Landasan dari semua amal shaleh adalah iman/aqidah. Iman itu yang akan melahirkan kecintaan pada alhaq dan kebencian pada albathil. Rasulullah sendiri membangun iman selama 13 tahun di Makkah, baru menegakkan sebagian besar syari'ah di Madinah. Maka, kunci utama pendidikan aanak adalah keimanan. Inilah yang harus ditekankan pada pendidikan usia dini.

MISI PENDIDIKAN ANAK KITA ADALAH MEMBENTUK MUSLIM KAAFFAH, BUKAN MEMBENTUK MUSLIM SPESIALIS AGAMA.

Ada anak dari kecil sudah dipesantrekan, sudah hafidz qur'an. Tapi menginjak dewasa malah kabur dari pesantren. Ada dua penyebabnya:
Pertama, iman dan keridhaan atas Allah sebagai rabb, Islam sebagai AdDiin, Muhammad sebagai Rasul tidak lagi menjadi landasan pendidikan agama anak-anak kita. Segalanya dibentuk paksa.
Kedua, segalanya dilakukan tidak pada waktunya. Ada semangat keislaman yang menggebu-gebu, tapi tanpa ilmu.

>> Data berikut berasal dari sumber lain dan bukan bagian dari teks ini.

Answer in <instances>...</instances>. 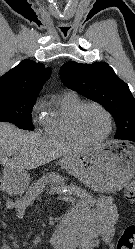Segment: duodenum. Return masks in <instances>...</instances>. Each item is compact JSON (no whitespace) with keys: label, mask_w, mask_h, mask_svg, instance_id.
Returning a JSON list of instances; mask_svg holds the SVG:
<instances>
[{"label":"duodenum","mask_w":135,"mask_h":249,"mask_svg":"<svg viewBox=\"0 0 135 249\" xmlns=\"http://www.w3.org/2000/svg\"><path fill=\"white\" fill-rule=\"evenodd\" d=\"M91 239L88 234L77 235L73 238H68L63 244L64 249H89Z\"/></svg>","instance_id":"duodenum-1"}]
</instances>
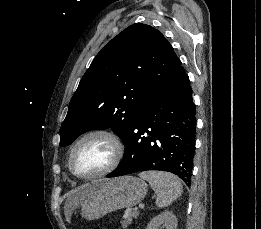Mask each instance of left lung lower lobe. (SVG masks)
I'll use <instances>...</instances> for the list:
<instances>
[{
    "mask_svg": "<svg viewBox=\"0 0 261 229\" xmlns=\"http://www.w3.org/2000/svg\"><path fill=\"white\" fill-rule=\"evenodd\" d=\"M189 77L180 66L148 95L125 144L118 168L107 177L139 171L192 177L196 117Z\"/></svg>",
    "mask_w": 261,
    "mask_h": 229,
    "instance_id": "left-lung-lower-lobe-1",
    "label": "left lung lower lobe"
}]
</instances>
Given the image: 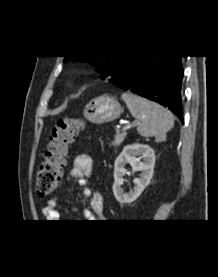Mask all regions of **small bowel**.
<instances>
[{"mask_svg": "<svg viewBox=\"0 0 218 277\" xmlns=\"http://www.w3.org/2000/svg\"><path fill=\"white\" fill-rule=\"evenodd\" d=\"M92 171L93 162L91 157L88 155H78L75 157L73 165L67 174V179L73 180L81 186L83 196L90 200V208L82 210L83 216L90 220H100L104 218L103 197L99 192L93 191L86 181V178L91 175ZM42 213L50 222H56L59 220L60 213L58 211V199H49L46 207L43 208Z\"/></svg>", "mask_w": 218, "mask_h": 277, "instance_id": "small-bowel-1", "label": "small bowel"}]
</instances>
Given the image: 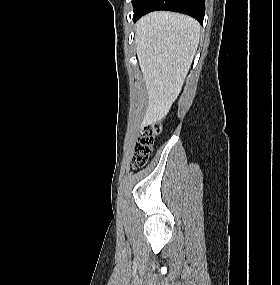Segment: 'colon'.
Masks as SVG:
<instances>
[{"label": "colon", "instance_id": "obj_1", "mask_svg": "<svg viewBox=\"0 0 280 285\" xmlns=\"http://www.w3.org/2000/svg\"><path fill=\"white\" fill-rule=\"evenodd\" d=\"M159 132L160 126L158 124L148 125L143 128L132 155V163L135 168H141L147 163Z\"/></svg>", "mask_w": 280, "mask_h": 285}]
</instances>
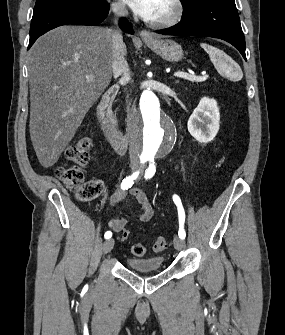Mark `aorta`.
<instances>
[{"label": "aorta", "instance_id": "obj_1", "mask_svg": "<svg viewBox=\"0 0 285 335\" xmlns=\"http://www.w3.org/2000/svg\"><path fill=\"white\" fill-rule=\"evenodd\" d=\"M139 111L143 112L142 125L135 127L137 146L143 160H161L176 146L179 130L175 119H168L165 95L158 90H137Z\"/></svg>", "mask_w": 285, "mask_h": 335}]
</instances>
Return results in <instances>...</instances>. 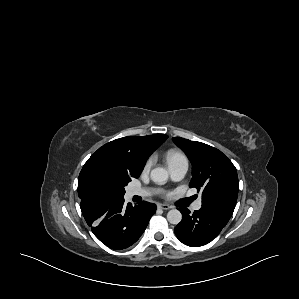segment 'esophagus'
Listing matches in <instances>:
<instances>
[{"label": "esophagus", "mask_w": 299, "mask_h": 299, "mask_svg": "<svg viewBox=\"0 0 299 299\" xmlns=\"http://www.w3.org/2000/svg\"><path fill=\"white\" fill-rule=\"evenodd\" d=\"M158 208H160L162 210H169V209H171V206H169L167 204H158Z\"/></svg>", "instance_id": "1"}]
</instances>
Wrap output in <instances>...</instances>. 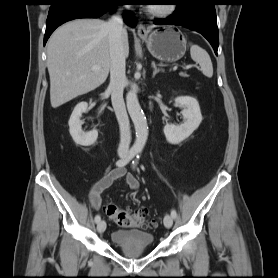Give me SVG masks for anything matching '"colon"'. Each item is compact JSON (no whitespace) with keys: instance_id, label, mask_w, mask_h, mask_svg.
<instances>
[{"instance_id":"1","label":"colon","mask_w":278,"mask_h":278,"mask_svg":"<svg viewBox=\"0 0 278 278\" xmlns=\"http://www.w3.org/2000/svg\"><path fill=\"white\" fill-rule=\"evenodd\" d=\"M105 212L116 224L126 228H150L155 226L156 221L149 217L145 211H130L108 203Z\"/></svg>"}]
</instances>
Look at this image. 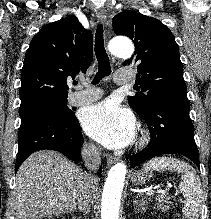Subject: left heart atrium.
Instances as JSON below:
<instances>
[{"mask_svg": "<svg viewBox=\"0 0 211 219\" xmlns=\"http://www.w3.org/2000/svg\"><path fill=\"white\" fill-rule=\"evenodd\" d=\"M82 125L89 136L108 148L128 146L135 137L132 113L110 100L88 108Z\"/></svg>", "mask_w": 211, "mask_h": 219, "instance_id": "obj_1", "label": "left heart atrium"}]
</instances>
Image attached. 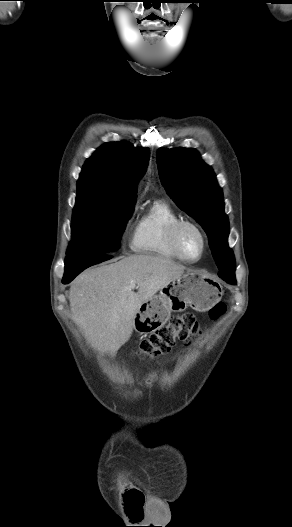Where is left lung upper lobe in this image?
Instances as JSON below:
<instances>
[{
	"mask_svg": "<svg viewBox=\"0 0 292 527\" xmlns=\"http://www.w3.org/2000/svg\"><path fill=\"white\" fill-rule=\"evenodd\" d=\"M157 165L169 196L205 230L219 275L234 277L235 259L227 242L229 222L213 170L189 148L159 149Z\"/></svg>",
	"mask_w": 292,
	"mask_h": 527,
	"instance_id": "5c2ea615",
	"label": "left lung upper lobe"
}]
</instances>
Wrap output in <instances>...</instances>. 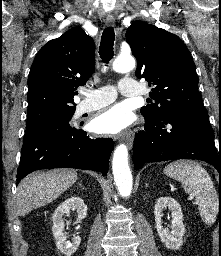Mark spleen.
Wrapping results in <instances>:
<instances>
[{
  "instance_id": "3e777b00",
  "label": "spleen",
  "mask_w": 221,
  "mask_h": 256,
  "mask_svg": "<svg viewBox=\"0 0 221 256\" xmlns=\"http://www.w3.org/2000/svg\"><path fill=\"white\" fill-rule=\"evenodd\" d=\"M164 173L181 181L186 193L195 197L200 216L208 225L216 221L219 198L207 171L191 161L177 160L164 168Z\"/></svg>"
}]
</instances>
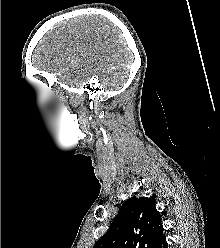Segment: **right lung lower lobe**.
I'll return each instance as SVG.
<instances>
[{
  "mask_svg": "<svg viewBox=\"0 0 220 248\" xmlns=\"http://www.w3.org/2000/svg\"><path fill=\"white\" fill-rule=\"evenodd\" d=\"M156 248H167V242H166L165 238L162 240V242Z\"/></svg>",
  "mask_w": 220,
  "mask_h": 248,
  "instance_id": "1",
  "label": "right lung lower lobe"
}]
</instances>
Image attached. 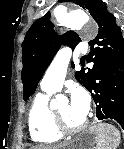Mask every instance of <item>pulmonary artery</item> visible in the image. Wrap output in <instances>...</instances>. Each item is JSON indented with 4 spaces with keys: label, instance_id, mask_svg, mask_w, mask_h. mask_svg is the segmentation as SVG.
Wrapping results in <instances>:
<instances>
[{
    "label": "pulmonary artery",
    "instance_id": "e3ab8cb5",
    "mask_svg": "<svg viewBox=\"0 0 124 149\" xmlns=\"http://www.w3.org/2000/svg\"><path fill=\"white\" fill-rule=\"evenodd\" d=\"M70 57L71 50L69 48L59 51L42 80L41 87L44 91L55 92L61 89L66 77Z\"/></svg>",
    "mask_w": 124,
    "mask_h": 149
}]
</instances>
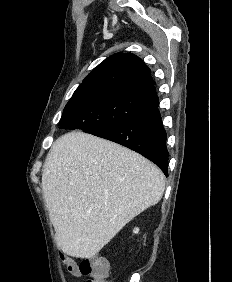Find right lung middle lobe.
<instances>
[{
    "mask_svg": "<svg viewBox=\"0 0 232 282\" xmlns=\"http://www.w3.org/2000/svg\"><path fill=\"white\" fill-rule=\"evenodd\" d=\"M156 108L145 93L133 90H106L72 97L60 119L61 129L90 132L112 127L147 115Z\"/></svg>",
    "mask_w": 232,
    "mask_h": 282,
    "instance_id": "obj_1",
    "label": "right lung middle lobe"
}]
</instances>
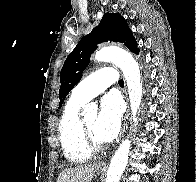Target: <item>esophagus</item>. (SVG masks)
I'll return each mask as SVG.
<instances>
[{"instance_id":"esophagus-1","label":"esophagus","mask_w":196,"mask_h":182,"mask_svg":"<svg viewBox=\"0 0 196 182\" xmlns=\"http://www.w3.org/2000/svg\"><path fill=\"white\" fill-rule=\"evenodd\" d=\"M128 117H129V105H128V109H127V112H126V115H125L124 127H123L122 132H124L125 129H126V121H127ZM105 166H106V164L104 162H100V163L97 164V167H105Z\"/></svg>"}]
</instances>
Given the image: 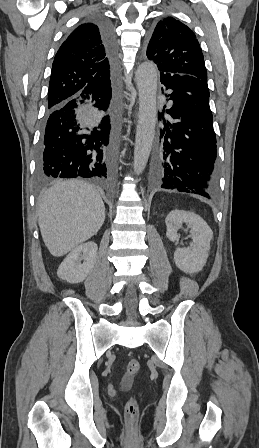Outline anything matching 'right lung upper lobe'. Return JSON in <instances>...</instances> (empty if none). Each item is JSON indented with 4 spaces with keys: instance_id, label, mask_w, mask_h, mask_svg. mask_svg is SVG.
Here are the masks:
<instances>
[{
    "instance_id": "cb5924a9",
    "label": "right lung upper lobe",
    "mask_w": 259,
    "mask_h": 448,
    "mask_svg": "<svg viewBox=\"0 0 259 448\" xmlns=\"http://www.w3.org/2000/svg\"><path fill=\"white\" fill-rule=\"evenodd\" d=\"M103 43L94 23H83L71 32L54 57L47 108L81 94L102 91L111 84Z\"/></svg>"
}]
</instances>
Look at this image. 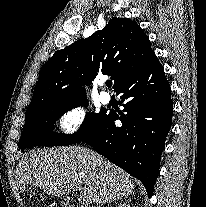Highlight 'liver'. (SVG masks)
<instances>
[{
  "label": "liver",
  "mask_w": 206,
  "mask_h": 207,
  "mask_svg": "<svg viewBox=\"0 0 206 207\" xmlns=\"http://www.w3.org/2000/svg\"><path fill=\"white\" fill-rule=\"evenodd\" d=\"M16 178L21 191L34 184L56 197L68 196L76 184L89 204L122 199L135 187L122 169L80 146L33 150L19 161Z\"/></svg>",
  "instance_id": "1"
}]
</instances>
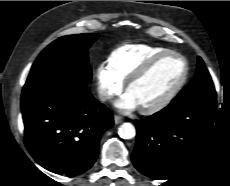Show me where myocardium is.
I'll list each match as a JSON object with an SVG mask.
<instances>
[{
  "label": "myocardium",
  "mask_w": 230,
  "mask_h": 186,
  "mask_svg": "<svg viewBox=\"0 0 230 186\" xmlns=\"http://www.w3.org/2000/svg\"><path fill=\"white\" fill-rule=\"evenodd\" d=\"M168 56H176L180 58L184 63V73L181 77V79L177 82V84L159 101L156 103L141 107L140 111L144 114H153L156 113L163 108H165L168 104L172 102V100L177 96V94L180 92V90L184 87L185 83L187 82L188 76H189V63L187 59L180 53L172 50H168L162 53H159L157 55H154L150 59H148L138 70H136L127 80L125 84V88L128 91L129 87L135 83L136 81L140 80L144 76H146L152 68L162 59L168 57Z\"/></svg>",
  "instance_id": "1"
}]
</instances>
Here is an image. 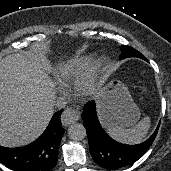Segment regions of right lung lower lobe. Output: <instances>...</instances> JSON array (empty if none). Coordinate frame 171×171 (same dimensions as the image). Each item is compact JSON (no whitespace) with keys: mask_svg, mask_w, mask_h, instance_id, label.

ANAK-ANAK YANG DIPESANTRENKAN, MAKA DO'A ANAK TAK AKAN SAMPAI PADA ORANGTUANYA, KARENA BUKAN ORANGTUA MEREKA YANG MENDIDIK MEREKA DIWAKTU KECIL.

Pesantrenkanlah anak setelah mereka aqil-baligh. Karena tujuan dari pendidikan adalah imunisasi, bukan sterilisasi. Yang kita inginkan adalah  nak yang imun: anak yang kebel dari penyakit, walau disekitarnya banyak penyakit. Anak yang disterilisasi dari "penyakit" justru akan mudah terkena penyakit. Dan Allah baru akan mengakui hambaNya beriman jika hambaNya telah melalui ujian iman.